Hay algo de posmodernismo en la actitud de los agentes inmobiliarios. Como si todos ellos hubiesen sacado su propio compendio de conclusiones sectoriales tras lecturas que irían desde la Rebelión de las Masas de Ortega y Gasset a La Sociedad del Espectáculo de Guy Debord. El caso es que el agente inmobiliario es consciente del poder encerrado en un titular de prensa. El titular hace el estado de ánimo y el estado de ánimo hace la realidad. No importa que sigamos con un paro superior al 20% y que la recuperación económica sea débil y esté en el alero por la inestabilidad política. Lo importante es que se ha reanimado la compra y que esa idea está calando entre los que están que si sí, que si no.
Los carteles de las oficinas bancarias siempre son el termómetro de por dónde quieren conducir nuestra realidad. De las hipotecas pasamos a los depósitos. Y de los depósitos hemos vuelto a las hipotecas. Ahora toca enseñar el capote para que la gente entre al gasto más que al ahorro. Los bancos se adaptan a los nuevos escenarios de tipos bajos, que les dificultan la ganancia, para ofrecer hipotecas que mezclan un periodo fijo con otro variable. Y siempre está la letra pequeña, ahora centrada en pegar un buen palo al que tenga la suerte de poder amortizar la hipoteca antes de tiempo. El banco no te perdona que acortes el periodo pactado para que te desangre.

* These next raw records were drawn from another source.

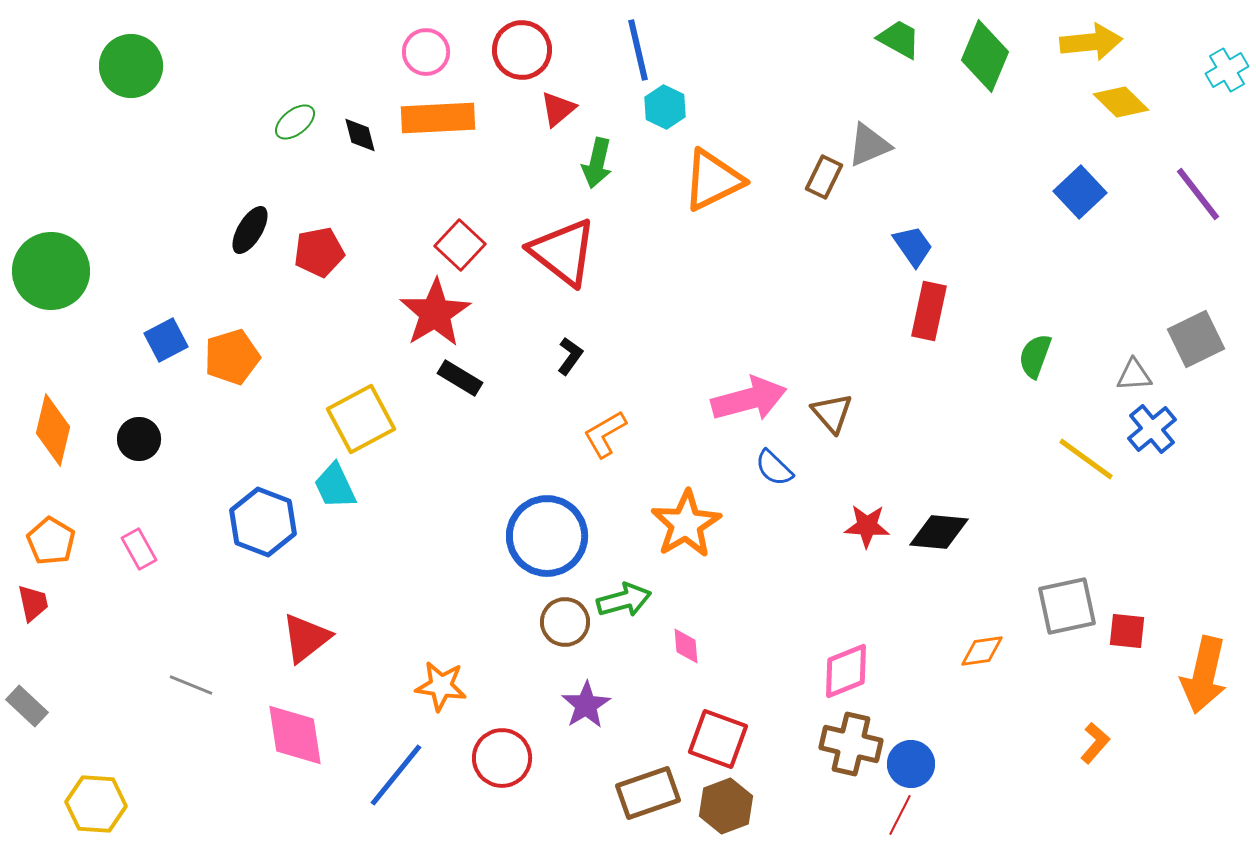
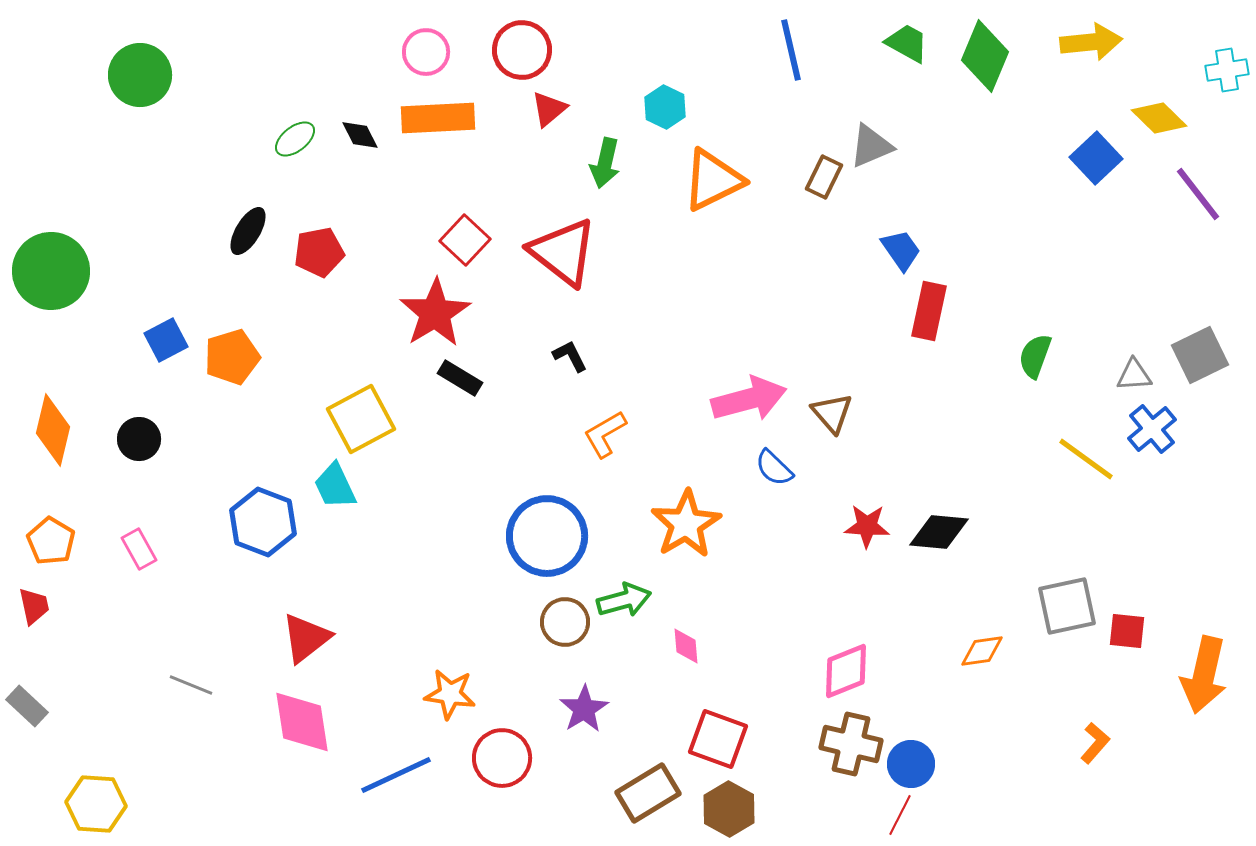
green trapezoid at (899, 39): moved 8 px right, 4 px down
blue line at (638, 50): moved 153 px right
green circle at (131, 66): moved 9 px right, 9 px down
cyan cross at (1227, 70): rotated 21 degrees clockwise
yellow diamond at (1121, 102): moved 38 px right, 16 px down
red triangle at (558, 109): moved 9 px left
green ellipse at (295, 122): moved 17 px down
black diamond at (360, 135): rotated 12 degrees counterclockwise
gray triangle at (869, 145): moved 2 px right, 1 px down
green arrow at (597, 163): moved 8 px right
blue square at (1080, 192): moved 16 px right, 34 px up
black ellipse at (250, 230): moved 2 px left, 1 px down
red square at (460, 245): moved 5 px right, 5 px up
blue trapezoid at (913, 246): moved 12 px left, 4 px down
gray square at (1196, 339): moved 4 px right, 16 px down
black L-shape at (570, 356): rotated 63 degrees counterclockwise
red trapezoid at (33, 603): moved 1 px right, 3 px down
orange star at (441, 686): moved 9 px right, 8 px down
purple star at (586, 705): moved 2 px left, 4 px down
pink diamond at (295, 735): moved 7 px right, 13 px up
blue line at (396, 775): rotated 26 degrees clockwise
brown rectangle at (648, 793): rotated 12 degrees counterclockwise
brown hexagon at (726, 806): moved 3 px right, 3 px down; rotated 10 degrees counterclockwise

El tiempo dirá si se reactiva el mercado inmobiliario definitivamente, y si lo hace de una manera sana o artificial. Lo que sí está claro es que, pasado lo peor del estallido de la burbuja, el tan cacareado cambio de modelo productivo ni está ni se le espera. El presupuesto público para la formación de científicos ha vuelto a reducirse este año en 218.000 euros, que se suman a los 360 millones de recortes desde 2009. Nuestro sector servicios sigue siendo de baja calidad (mucho camarero, mucha peluquera), la industria continúa teniendo la losa de una factura energética de locos y, para bien o para mal, el turismo de sol y playa es la niña bonita. Ahora algunos leen que el ladrillo revive y sonríen por lo bajini. Lo mismo se equivoca y esta vez no lo consigue, pero este país tiene unas ganas locas de repetir los mismos errores de siempre.